> THE TASK
When a line in the material contains the word "delete", copy it.

------ INPUT FOR THIS TASK

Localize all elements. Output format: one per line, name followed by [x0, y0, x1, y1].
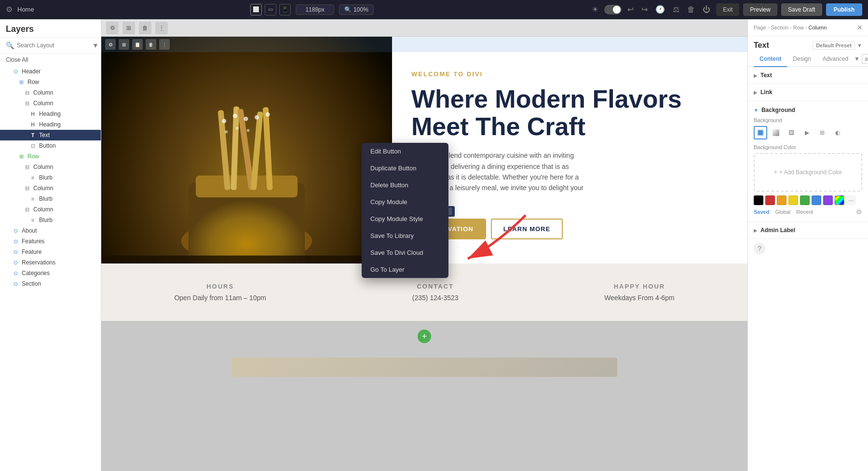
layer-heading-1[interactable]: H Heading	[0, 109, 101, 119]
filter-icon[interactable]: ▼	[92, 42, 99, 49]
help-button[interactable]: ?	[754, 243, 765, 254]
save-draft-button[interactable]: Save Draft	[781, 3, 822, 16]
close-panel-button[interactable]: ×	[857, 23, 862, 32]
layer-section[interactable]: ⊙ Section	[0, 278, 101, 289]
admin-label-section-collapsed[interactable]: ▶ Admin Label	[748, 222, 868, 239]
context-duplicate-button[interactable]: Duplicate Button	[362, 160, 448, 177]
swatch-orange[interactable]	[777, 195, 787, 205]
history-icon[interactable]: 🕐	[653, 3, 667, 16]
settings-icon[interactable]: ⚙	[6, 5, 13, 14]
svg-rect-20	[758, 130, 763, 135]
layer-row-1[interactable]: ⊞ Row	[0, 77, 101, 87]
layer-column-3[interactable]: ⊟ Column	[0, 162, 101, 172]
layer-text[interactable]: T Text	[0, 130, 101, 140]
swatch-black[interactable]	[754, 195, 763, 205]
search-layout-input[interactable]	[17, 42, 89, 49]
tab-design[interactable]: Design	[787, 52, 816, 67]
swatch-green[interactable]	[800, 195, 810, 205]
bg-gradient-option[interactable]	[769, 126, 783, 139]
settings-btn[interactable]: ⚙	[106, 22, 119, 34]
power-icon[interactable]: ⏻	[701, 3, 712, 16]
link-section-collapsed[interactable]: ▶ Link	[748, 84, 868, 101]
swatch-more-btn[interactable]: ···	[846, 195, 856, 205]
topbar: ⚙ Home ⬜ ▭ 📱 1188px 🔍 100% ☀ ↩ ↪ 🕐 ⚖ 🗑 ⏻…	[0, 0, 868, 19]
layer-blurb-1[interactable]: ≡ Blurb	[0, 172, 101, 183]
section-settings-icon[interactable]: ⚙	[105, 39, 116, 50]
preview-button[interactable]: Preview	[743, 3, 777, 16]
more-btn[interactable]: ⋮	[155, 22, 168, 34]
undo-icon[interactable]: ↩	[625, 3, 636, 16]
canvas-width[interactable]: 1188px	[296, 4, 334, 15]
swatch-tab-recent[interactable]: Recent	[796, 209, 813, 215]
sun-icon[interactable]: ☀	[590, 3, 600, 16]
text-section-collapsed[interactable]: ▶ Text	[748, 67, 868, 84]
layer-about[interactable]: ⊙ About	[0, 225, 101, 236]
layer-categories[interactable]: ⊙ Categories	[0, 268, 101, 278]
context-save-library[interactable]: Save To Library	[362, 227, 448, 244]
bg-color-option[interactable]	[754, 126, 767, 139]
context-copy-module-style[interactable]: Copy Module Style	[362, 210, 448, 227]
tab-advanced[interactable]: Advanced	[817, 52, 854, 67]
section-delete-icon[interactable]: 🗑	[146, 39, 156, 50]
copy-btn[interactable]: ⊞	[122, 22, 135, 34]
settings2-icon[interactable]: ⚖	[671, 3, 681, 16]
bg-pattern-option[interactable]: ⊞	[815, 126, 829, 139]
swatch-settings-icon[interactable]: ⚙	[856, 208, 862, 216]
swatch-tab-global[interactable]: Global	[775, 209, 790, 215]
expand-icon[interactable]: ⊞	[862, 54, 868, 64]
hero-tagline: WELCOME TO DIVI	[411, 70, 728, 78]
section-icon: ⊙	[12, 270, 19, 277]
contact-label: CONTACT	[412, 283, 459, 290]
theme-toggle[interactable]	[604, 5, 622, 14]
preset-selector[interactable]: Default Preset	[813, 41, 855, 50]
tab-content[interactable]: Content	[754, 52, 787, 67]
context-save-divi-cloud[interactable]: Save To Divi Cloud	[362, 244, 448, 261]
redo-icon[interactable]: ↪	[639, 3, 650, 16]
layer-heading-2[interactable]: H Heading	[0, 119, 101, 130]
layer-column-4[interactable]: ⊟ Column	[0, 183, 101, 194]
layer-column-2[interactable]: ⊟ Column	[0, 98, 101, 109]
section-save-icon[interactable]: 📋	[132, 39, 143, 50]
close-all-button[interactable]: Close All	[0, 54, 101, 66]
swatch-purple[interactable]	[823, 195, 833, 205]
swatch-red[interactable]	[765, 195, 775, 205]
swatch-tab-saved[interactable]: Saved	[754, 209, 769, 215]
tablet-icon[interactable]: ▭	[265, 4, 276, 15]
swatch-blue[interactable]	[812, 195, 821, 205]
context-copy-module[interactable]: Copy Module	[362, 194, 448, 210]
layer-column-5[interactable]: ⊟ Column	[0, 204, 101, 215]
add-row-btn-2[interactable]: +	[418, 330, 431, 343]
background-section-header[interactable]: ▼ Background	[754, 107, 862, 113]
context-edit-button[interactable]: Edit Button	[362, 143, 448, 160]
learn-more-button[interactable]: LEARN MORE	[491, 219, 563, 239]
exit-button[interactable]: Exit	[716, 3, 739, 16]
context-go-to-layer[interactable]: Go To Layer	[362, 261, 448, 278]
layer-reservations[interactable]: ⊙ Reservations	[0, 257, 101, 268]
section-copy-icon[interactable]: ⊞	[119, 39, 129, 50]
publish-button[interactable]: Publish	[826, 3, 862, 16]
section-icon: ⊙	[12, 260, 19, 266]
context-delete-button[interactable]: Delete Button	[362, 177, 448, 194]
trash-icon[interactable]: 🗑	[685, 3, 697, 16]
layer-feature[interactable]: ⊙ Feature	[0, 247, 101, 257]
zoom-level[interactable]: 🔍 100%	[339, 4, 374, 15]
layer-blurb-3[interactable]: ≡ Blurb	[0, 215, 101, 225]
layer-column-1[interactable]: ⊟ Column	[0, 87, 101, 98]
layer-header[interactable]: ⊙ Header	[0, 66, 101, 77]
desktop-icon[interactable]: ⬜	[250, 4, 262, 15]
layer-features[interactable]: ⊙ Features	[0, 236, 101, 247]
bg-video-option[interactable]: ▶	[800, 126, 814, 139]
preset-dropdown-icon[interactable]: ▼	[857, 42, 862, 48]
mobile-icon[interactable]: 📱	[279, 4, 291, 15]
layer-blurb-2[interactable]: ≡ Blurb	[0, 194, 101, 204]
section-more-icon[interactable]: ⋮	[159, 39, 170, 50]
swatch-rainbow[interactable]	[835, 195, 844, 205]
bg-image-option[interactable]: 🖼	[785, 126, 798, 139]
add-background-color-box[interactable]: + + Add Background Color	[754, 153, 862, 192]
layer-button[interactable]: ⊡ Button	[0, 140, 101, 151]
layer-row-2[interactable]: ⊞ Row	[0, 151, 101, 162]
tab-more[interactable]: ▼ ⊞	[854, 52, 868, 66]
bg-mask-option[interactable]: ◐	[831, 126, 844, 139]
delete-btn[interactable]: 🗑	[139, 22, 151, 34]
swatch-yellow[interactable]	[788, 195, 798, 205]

------------

> ANSWER BOX
section-delete-icon[interactable]: 🗑	[146, 39, 156, 50]
context-delete-button[interactable]: Delete Button	[362, 177, 448, 194]
delete-btn[interactable]: 🗑	[139, 22, 151, 34]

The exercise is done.